Paul Grigel - Macquarie Research

Okay. And just following up on that, previously, you guys have made comments about accelerating activity at higher oil prices, generally above $95 for WTI. Is that something that's still possible this year, or should we view this as $36 is pretty fixed?

Harold G. Hamm

We don't have any intention to stepping it up. We're going to stay within our capital guidance and stay within budget.

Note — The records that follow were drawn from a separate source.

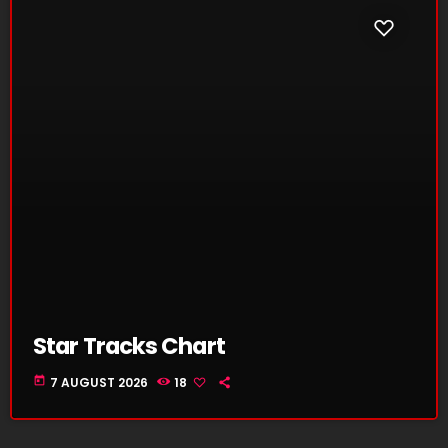
Star Tracks Chart
today
7 AUGUST 2026
18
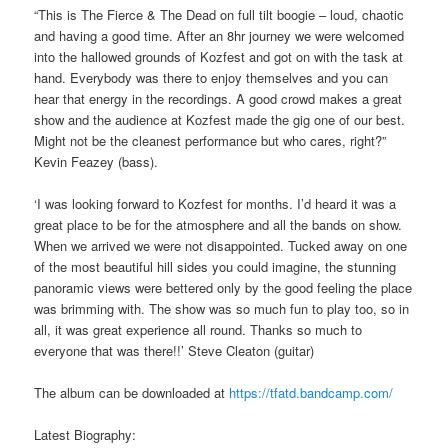
“This is The Fierce & The Dead on full tilt boogie – loud, chaotic
and having a good time. After an 8hr journey we were welcomed
into the hallowed grounds of Kozfest and got on with the task at
hand. Everybody was there to enjoy themselves and you can
hear that energy in the recordings. A good crowd makes a great
show and the audience at Kozfest made the gig one of our best.
Might not be the cleanest performance but who cares, right?”
Kevin Feazey (bass).
‘I was looking forward to Kozfest for months. I’d heard it was a
great place to be for the atmosphere and all the bands on show.
When we arrived we were not disappointed. Tucked away on one
of the most beautiful hill sides you could imagine, the stunning
panoramic views were bettered only by the good feeling the place
was brimming with. The show was so much fun to play too, so in
all, it was great experience all round. Thanks so much to
everyone that was there!!’ Steve Cleaton (guitar)
The album can be downloaded at
https://tfatd.bandcamp.com/
Latest Biography:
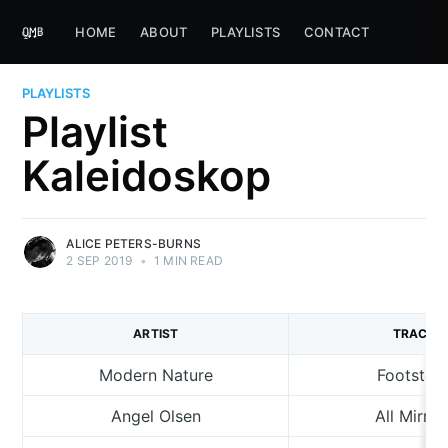
HOME
ABOUT
PLAYLISTS
CONTACT
PLAYLISTS
Playlist
Kaleidoskop
ALICE PETERS-BURNS
2 SEP 2019
•
1 MIN READ
ARTIST
TRACK
Modern Nature
Footstep
Angel Olsen
All Mirror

Paul Grigel - Macquarie Research

Okay. And then lastly, just touching on the takeaway capacity issues, what kind of pipeline availability is there? I think Rick touched on it, just briefly saying it may go away over the next 12 months. But if you were to have rail economics be no longer advantageous, what pipeline capacity could you step into?

Harold G. Hamm

I want to talk first of all to overall capacity. And then I'll let Jeff talk to the pipeline capacity. One thing that people may or -- I hope everybody's got an understanding of this that what rail has done up here is basically eliminate the overall capacity constraints. I mean, that's been a great thing about it, if you can ship everything you produce. So the overall capacity constraint has been relieved. Jeff, you want to talk about the pipeline?

Jeffery B. Hume

Yes, on the overall pipeline capacity, starting next fall, we'll see capacity start opening up. The Pony Express line will come on, going to the east. Probably before that, we'll see Enbridge expanding their system to move oil out of Clearbrook up their Line 9, which will feed the Great Lakes area. That's going improve that market and, I think, probably start to swing some of the barrels to the east. And then after that, we have additional capacity expansion that we'll be bringing it out of the Bakken on pipe. And then what you're going to see, though, is the rail, as Harold spoke, is well built out, and we're seeing every day -- this morning, there's another announcement on a refiner building rail receipt points. So the refiners are going to compete for the barrel; they're going to have a rail transportation component. The folks on the pipe are going to have a pipe transportation component. We're going to have a flux for the next 1.5 years or so, which market's the best, we're going to try to position our barrels in the best market. But in the endgame, you're going to see these come close, come into parity. And you're going to have good transportation to the -- all 3 coasts and the midcontinent with a combination of rail and pipe. And you're going to grow a rate to a reasonable price. They're going to have to do that or the barrels will flow because there'll be enough capacity within 2 years to move huge amount of barrels out by pipe, as well as by rail. So some flux for the next 18 months, and then we'll see more stabilized pricing in the differential -- on the differential front, yes.

Operator

I'd now like to turn the call over to Mr. Harold Hamm for closing remarks.

Harold G. Hamm

Thank you today for -- everybody for your questions and for joining us. And we look forward to talking to you next quarter.

Operator

Thank you. Ladies and gentlemen, that concludes your presentation. You may now disconnect. Thank you for joining. Have a very good day.